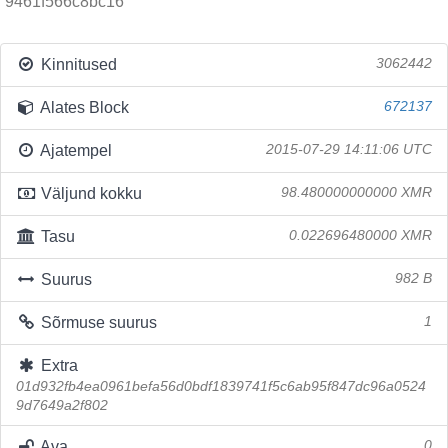
9461f566c8bc16
Kinnitused
3062442
Alates Block
672137
Ajatempel
2015-07-29 14:11:06 UTC
Väljund kokku
98.480000000000 XMR
Tasu
0.022696480000 XMR
Suurus
982 B
Sõrmuse suurus
1
Extra
01d932fb4ea0961befa56d0bdf1839741f5c6ab95f847dc96a0524
9d7649a2f802
Ava
0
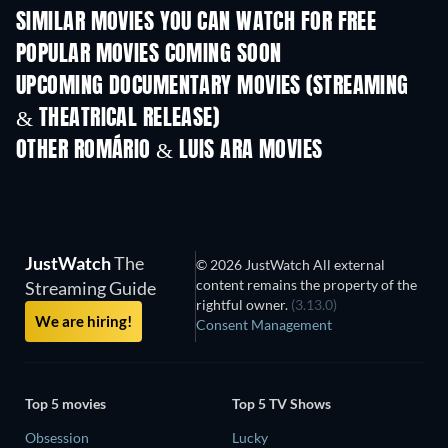
SIMILAR MOVIES YOU CAN WATCH FOR FREE
POPULAR MOVIES COMING SOON
UPCOMING DOCUMENTARY MOVIES (STREAMING
& THEATRICAL RELEASE)
OTHER ROMÁRIO & LUIS ARA MOVIES
JustWatch
The
© 2026 JustWatch All external
content remains the property of the
Streaming Guide
rightful owner.
(3.13.0)
We are hiring!
Consent Management
Top 5 movies
Top 5 TV Shows
Obsession
Lucky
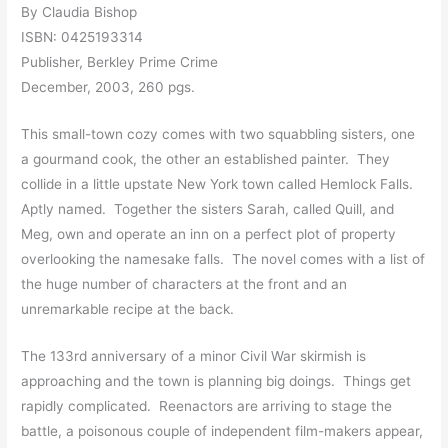
By Claudia Bishop
ISBN: 0425193314
Publisher, Berkley Prime Crime
December, 2003, 260 pgs.
This small-town cozy comes with two squabbling sisters, one
a gourmand cook, the other an established painter. They
collide in a little upstate New York town called Hemlock Falls.
Aptly named. Together the sisters Sarah, called Quill, and
Meg, own and operate an inn on a perfect plot of property
overlooking the namesake falls. The novel comes with a list of
the huge number of characters at the front and an
unremarkable recipe at the back.
The 133rd anniversary of a minor Civil War skirmish is
approaching and the town is planning big doings. Things get
rapidly complicated. Reenactors are arriving to stage the
battle, a poisonous couple of independent film-makers appear,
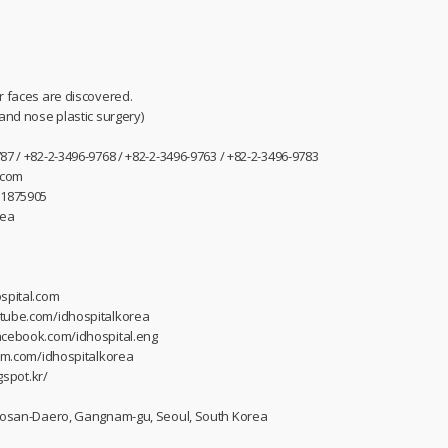
r faces are discovered.
 and nose plastic surgery)
87 / +82-2-3496-9768 / +82-2-3496-9763 / +82-2-3496-9783
.com
31875905
rea
spital.com
utube.com/idhospitalkorea
acebook.com/idhospital.eng
ram.com/idhospitalkorea
gspot.kr/
 Dosan-Daero, Gangnam-gu, Seoul, South Korea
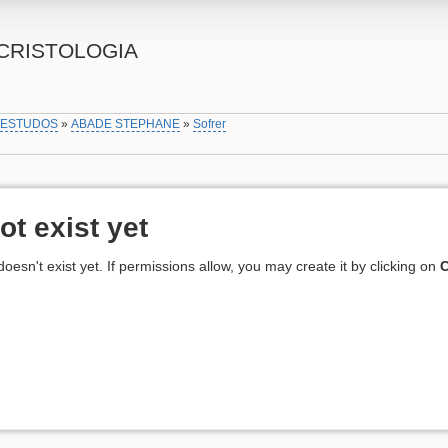
CRISTOLOGIA
»
ESTUDOS
»
ABADE STEPHANE
»
Sofrer
ot exist yet
 doesn't exist yet. If permissions allow, you may create it by clicking on
C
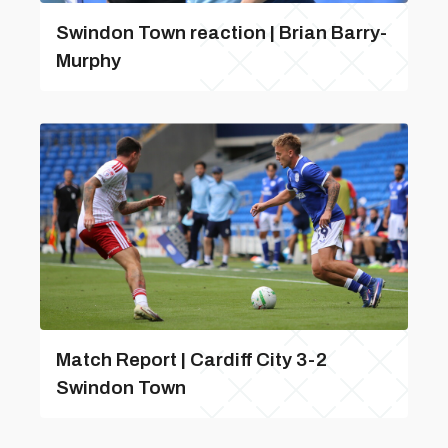
Swindon Town reaction | Brian Barry-
Murphy
Match Report | Cardiff City 3-2
Swindon Town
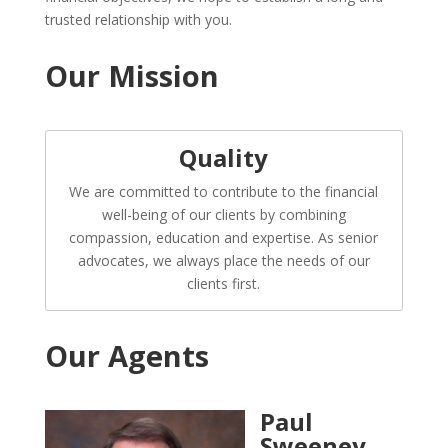
trusted relationship with you.
Our Mission
Quality
We are committed to contribute to the financial
well-being of our clients by combining
compassion, education and expertise. As senior
advocates, we always place the needs of our
clients first.
Our Agents
Paul
Sweeney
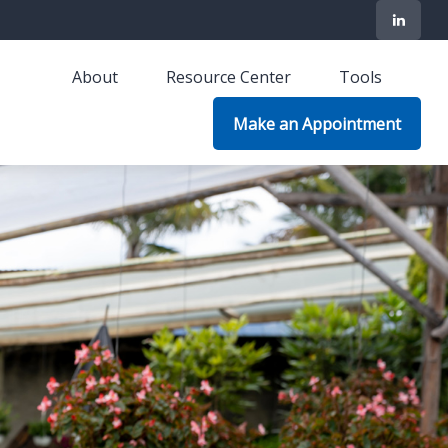
About
Resource Center
Tools
Make an Appointment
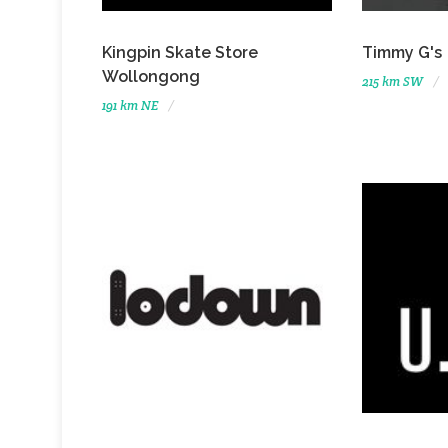
Kingpin Skate Store
Timmy G's
Wollongong
215 km SW
191 km NE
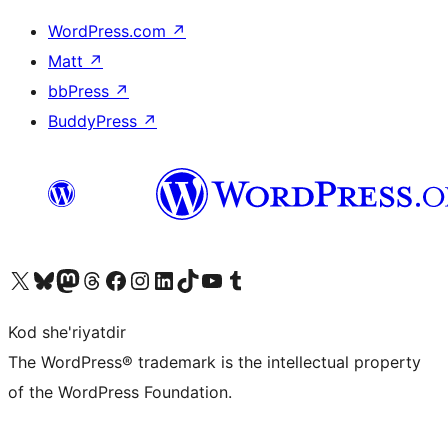
WordPress.com
↗
Matt
↗
bbPress
↗
BuddyPress
↗
Visit our X (formerly Twitter) account
Visit our Bluesky account
Visit our Mastodon account
Visit our Threads account
Visit our Facebook page
Visit our Instagram account
Visit our LinkedIn account
Visit our TikTok account
Visit our YouTube channel
Visit our Tumblr account
Kod she'riyatdir
The WordPress® trademark is the intellectual property
of the WordPress Foundation.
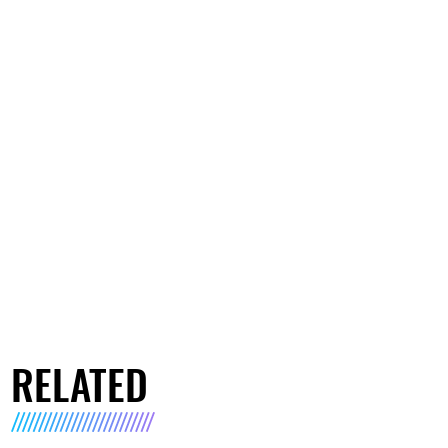
RELATED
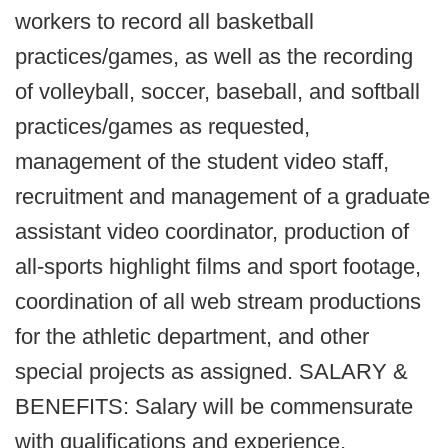
workers to record all basketball
practices/games, as well as the recording
of volleyball, soccer, baseball, and softball
practices/games as requested,
management of the student video staff,
recruitment and management of a graduate
assistant video coordinator, production of
all-sports highlight films and sport footage,
coordination of all web stream productions
for the athletic department, and other
special projects as assigned. SALARY &
BENEFITS: Salary will be commensurate
with qualifications and experience.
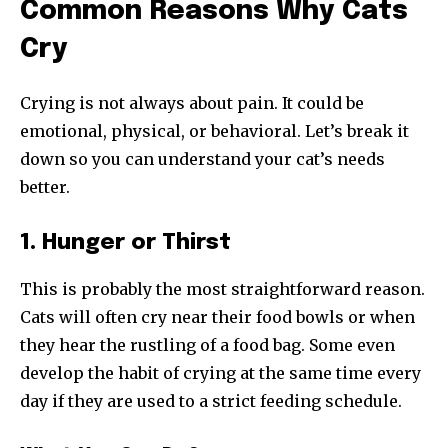
Common Reasons Why Cats
Cry
Crying is not always about pain. It could be
emotional, physical, or behavioral. Let’s break it
down so you can understand your cat’s needs
better.
1. Hunger or Thirst
This is probably the most straightforward reason.
Cats will often cry near their food bowls or when
they hear the rustling of a food bag. Some even
develop the habit of crying at the same time every
day if they are used to a strict feeding schedule.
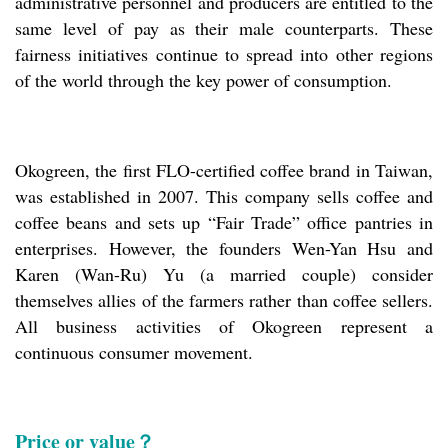
administrative personnel and producers are entitled to the
same level of pay as their male counterparts. These
fairness initiatives continue to spread into other regions
of the world through the key power of consumption.
Okogreen, the first FLO-certified coffee brand in Taiwan,
was established in 2007. This company sells coffee and
coffee beans and sets up “Fair Trade” office pantries in
enterprises. However, the founders Wen-Yan Hsu and
Karen (Wan-Ru) Yu (a married couple) consider
themselves allies of the farmers rather than coffee sellers.
All business activities of Okogreen represent a
continuous consumer movement.
Price or value？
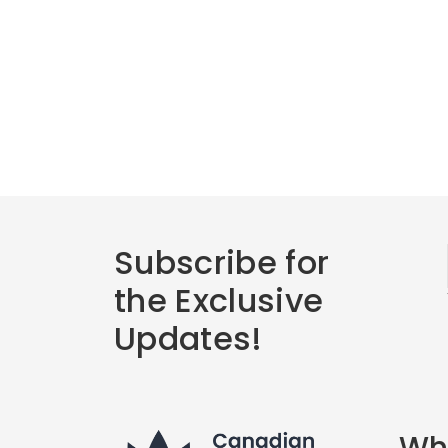
Subscribe for
the Exclusive
Updates!
Wha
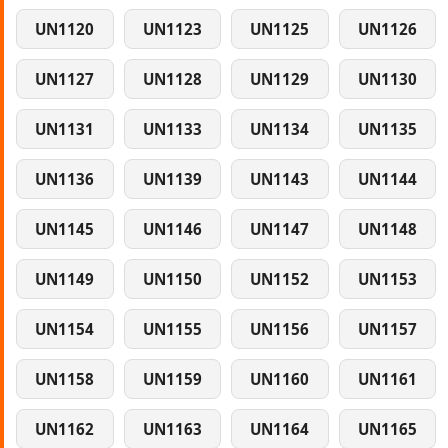
UN1120
UN1123
UN1125
UN1126
UN1127
UN1128
UN1129
UN1130
UN1131
UN1133
UN1134
UN1135
UN1136
UN1139
UN1143
UN1144
UN1145
UN1146
UN1147
UN1148
UN1149
UN1150
UN1152
UN1153
UN1154
UN1155
UN1156
UN1157
UN1158
UN1159
UN1160
UN1161
UN1162
UN1163
UN1164
UN1165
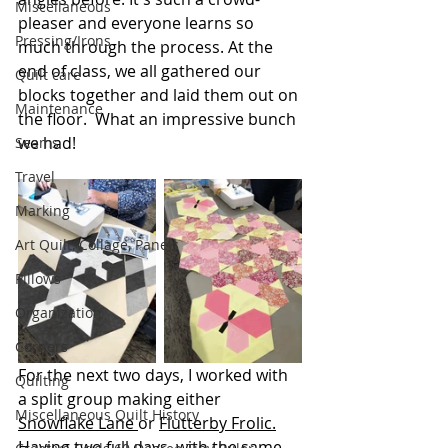
Miscellaneous
pleaser and everyone learns so 
Pressing/Irons
much through the process. At the 
end of class, we all gathered our 
Quilt care
blocks together and laid them out on 
Maintenance
the floor.  What an impressive bunch 
we had!
Seams
Travel
Marking
Art Quilt, Collage, Panels
Pillows
Organization
Corners
For the next two days, I worked with 
Quilting
a split group making either 
Miscellaneous Quilt History
Snowflake Lane 
or 
Flutterby Frolic.
Having two full days, with the same 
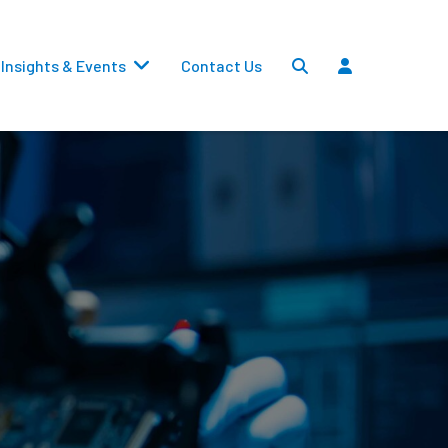
Insights & Events
Contact Us
Settlements
Dividends
Transfers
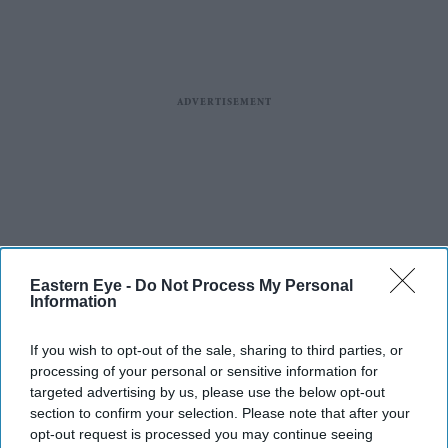
Eastern Eye -
Do Not Process My Personal
Information
If you wish to opt-out of the sale, sharing to third parties, or
processing of your personal or sensitive information for
targeted advertising by us, please use the below opt-out
section to confirm your selection. Please note that after your
opt-out request is processed you may continue seeing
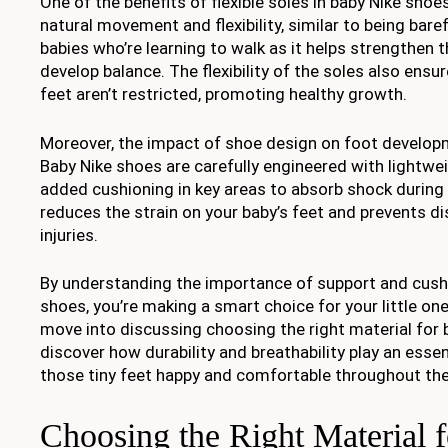
One of the benefits of flexible soles in baby Nike shoes
natural movement and flexibility, similar to being baref
babies who’re learning to walk as it helps strengthen 
develop balance. The flexibility of the soles also ensure
feet aren’t restricted, promoting healthy growth.
Moreover, the impact of shoe design on foot developm
Baby Nike shoes are carefully engineered with lightwe
added cushioning in key areas to absorb shock during 
reduces the strain on your baby’s feet and prevents d
injuries.
By understanding the importance of support and cushi
shoes, you’re making a smart choice for your little one
move into discussing choosing the right material for b
discover how durability and breathability play an essent
those tiny feet happy and comfortable throughout the
Choosing the Right Material 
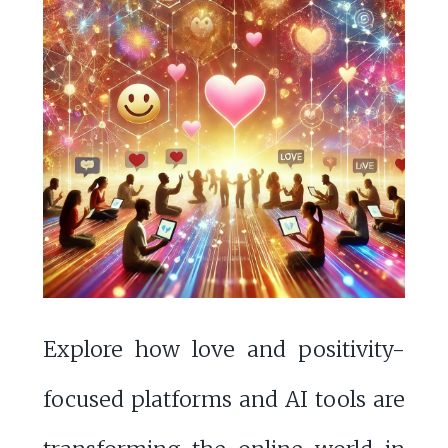
Explore how love and positivity-
focused platforms and AI tools are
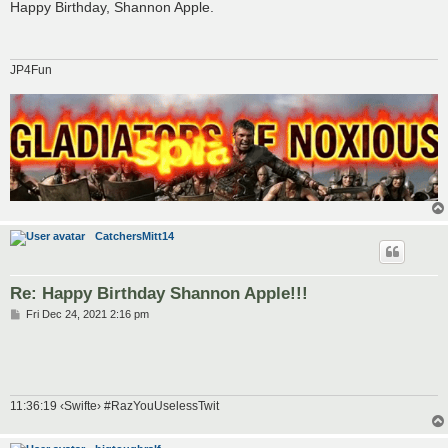
s
Happy Birthday, Shannon Apple.
t
JP4Fun
CatchersMitt14
Re: Happy Birthday Shannon Apple!!!
P
Fri Dec 24, 2021 2:16 pm
o
s
t
11:36:19 ‹Swifte› #RazYouUselessTwit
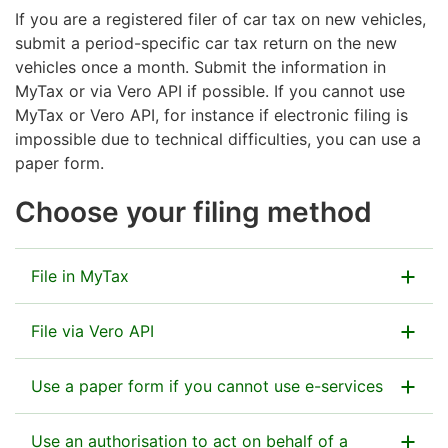
If you are a registered filer of car tax on new vehicles,
submit a period-specific car tax return on the new
vehicles once a month. Submit the information in
MyTax or via Vero API if possible. If you cannot use
MyTax or Vero API, for instance
if electronic filing is
impossible due to technical difficulties,
you can use a
paper form.
Choose your filing method
File in MyTax
File via Vero API
Go to MyTax
Use a paper form if you cannot use e-services
How to file via Vero API – instructions
See the instructions for filing and payment
How to get started with the API (technical
Use an authorisation to act on behalf of a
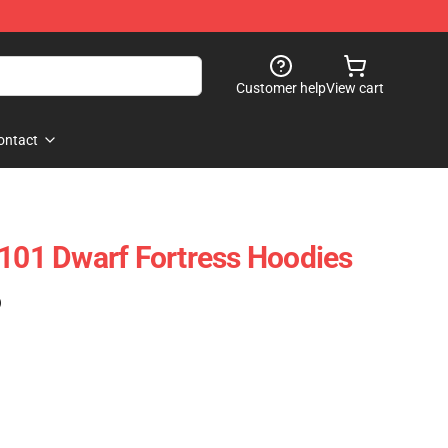
Customer help
View cart
ontact
2101 Dwarf Fortress Hoodies
)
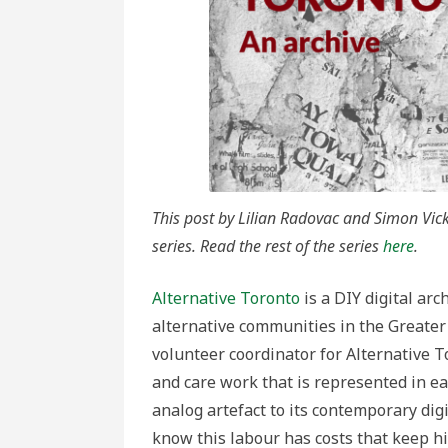
This post by Lilian Radovac and Simon Vicke
series. Read the rest of the series
here
.
Alternative Toronto
is a DIY digital ar
alternative communities in the Greater
volunteer coordinator for Alternative 
and care work that is represented in eac
analog artefact to its contemporary dig
know this labour has costs that keep hi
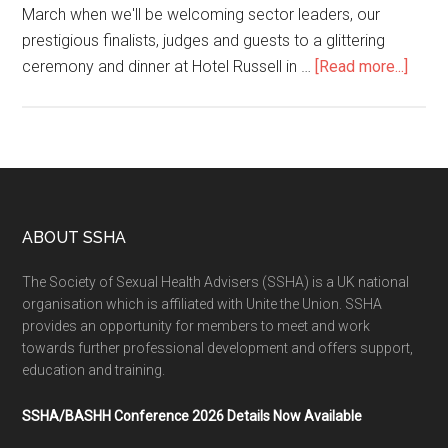
March when we'll be welcoming sector leaders, our
prestigious finalists, judges and guests to a glittering
ceremony and dinner at Hotel Russell in …
[Read more...]
ABOUT SSHA
The Society of Sexual Health Advisers (SSHA) is a UK national
organisation which is affiliated with Unite the Union. SSHA
provides an opportunity for members to meet and work
towards further professional development and offers support,
education and training.
SSHA/BASHH Conference 2026 Details Now Available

• [THE TASK]: Every line of the material must be reproduced verbatim; the pictures are to be omitted.

• [ANSWER BOX]:
9461f566c8bc16
Kinnitused
3062442
Alates Block
672137
Ajatempel
2015-07-29 14:11:06 UTC
Väljund kokku
98.480000000000 XMR
Tasu
0.022696480000 XMR
Suurus
982 B
Sõrmuse suurus
1
Extra
01d932fb4ea0961befa56d0bdf1839741f5c6ab95f847dc96a0524
9d7649a2f802
Ava
0
SIMILAR MOVIES YOU CAN WATCH FOR FREE
POPULAR MOVIES COMING SOON
UPCOMING DOCUMENTARY MOVIES (STREAMING
& THEATRICAL RELEASE)
OTHER ROMÁRIO & LUIS ARA MOVIES
JustWatch
The
© 2026 JustWatch All external
content remains the property of the
Streaming Guide
rightful owner.
(3.13.0)
We are hiring!
Consent Management
Top 5 movies
Top 5 TV Shows
Obsession
Lucky
By Claudia Bishop
ISBN: 0425193314
Publisher, Berkley Prime Crime
December, 2003, 260 pgs.
This small-town cozy comes with two squabbling sisters, one
a gourmand cook, the other an established painter. They
collide in a little upstate New York town called Hemlock Falls.
Aptly named. Together the sisters Sarah, called Quill, and
Meg, own and operate an inn on a perfect plot of property
overlooking the namesake falls. The novel comes with a list of
the huge number of characters at the front and an
unremarkable recipe at the back.
The 133rd anniversary of a minor Civil War skirmish is
approaching and the town is planning big doings. Things get
rapidly complicated. Reenactors are arriving to stage the
battle, a poisonous couple of independent film-makers appear,
r faces are discovered.
 and nose plastic surgery)
87 / +82-2-3496-9768 / +82-2-3496-9763 / +82-2-3496-9783
.com
31875905
rea
spital.com
utube.com/idhospitalkorea
acebook.com/idhospital.eng
ram.com/idhospitalkorea
gspot.kr/
 Dosan-Daero, Gangnam-gu, Seoul, South Korea
CRISTOLOGIA
»
ESTUDOS
»
ABADE STEPHANE
»
Sofrer
ot exist yet
 doesn't exist yet. If permissions allow, you may create it by clicking on
C
Swindon Town reaction | Brian Barry-
Murphy
Match Report | Cardiff City 3-2
Swindon Town
trusted relationship with you.
Our Mission
Quality
We are committed to contribute to the financial
well-being of our clients by combining
compassion, education and expertise. As senior
advocates, we always place the needs of our
clients first.
Our Agents
Paul
Sweeney
About
Resource Center
Tools
Make an Appointment
Kingpin Skate Store
Timmy G's
Wollongong
215 km SW
191 km NE
WordPress.com
↗
Matt
↗
bbPress
↗
BuddyPress
↗
Visit our X (formerly Twitter) account
Visit our Bluesky account
Visit our Mastodon account
Visit our Threads account
Visit our Facebook page
Visit our Instagram account
Visit our LinkedIn account
Visit our TikTok account
Visit our YouTube channel
Visit our Tumblr account
Kod she'riyatdir
The WordPress® trademark is the intellectual property
of the WordPress Foundation.
RELATED
workers to record all basketball
practices/games, as well as the recording
of volleyball, soccer, baseball, and softball
practices/games as requested,
management of the student video staff,
recruitment and management of a graduate
assistant video coordinator, production of
all-sports highlight films and sport footage,
coordination of all web stream productions
for the athletic department, and other
special projects as assigned. SALARY &
BENEFITS: Salary will be commensurate
with qualifications and experience.
Common Reasons Why Cats
Cry
Crying is not always about pain. It could be
emotional, physical, or behavioral. Let’s break it
down so you can understand your cat’s needs
better.
1. Hunger or Thirst
This is probably the most straightforward reason.
Cats will often cry near their food bowls or when
they hear the rustling of a food bag. Some even
develop the habit of crying at the same time every
day if they are used to a strict feeding schedule.
administrative personnel and producers are entitled to the
same level of pay as their male counterparts. These
fairness initiatives continue to spread into other regions
of the world through the key power of consumption.
Okogreen, the first FLO-certified coffee brand in Taiwan,
was established in 2007. This company sells coffee and
coffee beans and sets up “Fair Trade” office pantries in
enterprises. However, the founders Wen-Yan Hsu and
Karen (Wan-Ru) Yu (a married couple) consider
themselves allies of the farmers rather than coffee sellers.
All business activities of Okogreen represent a
continuous consumer movement.
Price or value？
Subscribe for
the Exclusive
Updates!
Wha
UN1120
UN1123
UN1125
UN1126
UN1127
UN1128
UN1129
UN1130
UN1131
UN1133
UN1134
UN1135
UN1136
UN1139
UN1143
UN1144
UN1145
UN1146
UN1147
UN1148
UN1149
UN1150
UN1152
UN1153
UN1154
UN1155
UN1156
UN1157
UN1158
UN1159
UN1160
UN1161
UN1162
UN1163
UN1164
UN1165
Miscellaneous
pleaser and everyone learns so 
Pressing/Irons
much through the process. At the 
end of class, we all gathered our 
Quilt care
blocks together and laid them out on 
Maintenance
the floor.  What an impressive bunch 
we had!
Seams
Travel
Marking
Art Quilt, Collage, Panels
Pillows
Organization
Corners
For the next two days, I worked with 
Quilting
a split group making either 
Miscellaneous Quilt History
Snowflake Lane 
or 
Flutterby Frolic.
Having two full days, with the same 
Insights & Events
Contact Us
Settlements
Dividends
Transfers
Eastern Eye -
Do Not Process My Personal
Information
If you wish to opt-out of the sale, sharing to third parties, or
processing of your personal or sensitive information for
targeted advertising by us, please use the below opt-out
section to confirm your selection. Please note that after your
opt-out request is processed you may continue seeing
One of the benefits of flexible soles in baby Nike shoes
natural movement and flexibility, similar to being baref
babies who’re learning to walk as it helps strengthen 
develop balance. The flexibility of the soles also ensure
feet aren’t restricted, promoting healthy growth.
Moreover, the impact of shoe design on foot developm
Baby Nike shoes are carefully engineered with lightwe
added cushioning in key areas to absorb shock during 
reduces the strain on your baby’s feet and prevents d
injuries.
By understanding the importance of support and cushi
shoes, you’re making a smart choice for your little one
move into discussing choosing the right material for b
discover how durability and breathability play an essent
those tiny feet happy and comfortable throughout the
Choosing the Right Material 
Explore how love and positivity-
focused platforms and AI tools are
s
Happy Birthday, Shannon Apple.
t
JP4Fun
CatchersMitt14
Re: Happy Birthday Shannon Apple!!!
P
Fri Dec 24, 2021 2:16 pm
o
s
t
11:36:19 ‹Swifte› #RazYouUselessTwit
If you are a registered filer of car tax on new vehicles,
submit a period-specific car tax return on the new
vehicles once a month. Submit the information in
MyTax or via Vero API if possible. If you cannot use
MyTax or Vero API, for instance
if electronic filing is
impossible due to technical difficulties,
you can use a
paper form.
Choose your filing method
File in MyTax
File via Vero API
Go to MyTax
Use a paper form if you cannot use e-services
How to file via Vero API – instructions
See the instructions for filing and payment
How to get started with the API (technical
Use an authorisation to act on behalf of a
Customer help
View cart
ontact
2101 Dwarf Fortress Hoodies
)
This post by Lilian Radovac and Simon Vicke
series. Read the rest of the series
here
.
Alternative Toronto
is a DIY digital ar
alternative communities in the Greater
volunteer coordinator for Alternative 
and care work that is represented in eac
analog artefact to its contemporary dig
know this labour has costs that keep hi
March when we'll be welcoming sector leaders, our
prestigious finalists, judges and guests to a glittering
ceremony and dinner at Hotel Russell in …
[Read more...]
ABOUT SSHA
The Society of Sexual Health Advisers (SSHA) is a UK national
organisation which is affiliated with Unite the Union. SSHA
provides an opportunity for members to meet and work
towards further professional development and offers support,
education and training.
SSHA/BASHH Conference 2026 Details Now Available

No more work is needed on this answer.